**Work to be completed**
Your answer should hold only the lines from the start of the data below through the line with "embodiment of passive energy-saving", copied exactly, with pictures left out.

____ Source data

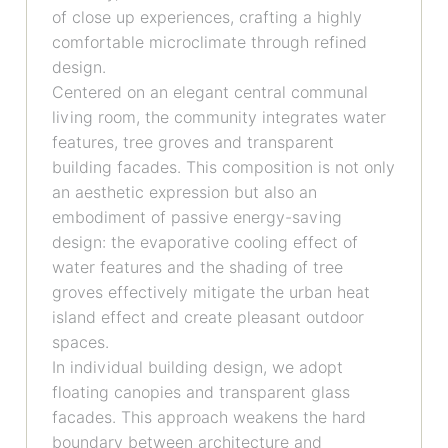
of close up experiences, crafting a highly
comfortable microclimate through refined
design.
Centered on an elegant central communal
living room, the community integrates water
features, tree groves and transparent
building facades. This composition is not only
an aesthetic expression but also an
embodiment of passive energy-saving
design: the evaporative cooling effect of
water features and the shading of tree
groves effectively mitigate the urban heat
island effect and create pleasant outdoor
spaces.
In individual building design, we adopt
floating canopies and transparent glass
facades. This approach weakens the hard
boundary between architecture and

________

**Answer section**
of close up experiences, crafting a highly
comfortable microclimate through refined
design.
Centered on an elegant central communal
living room, the community integrates water
features, tree groves and transparent
building facades. This composition is not only
an aesthetic expression but also an
embodiment of passive energy-saving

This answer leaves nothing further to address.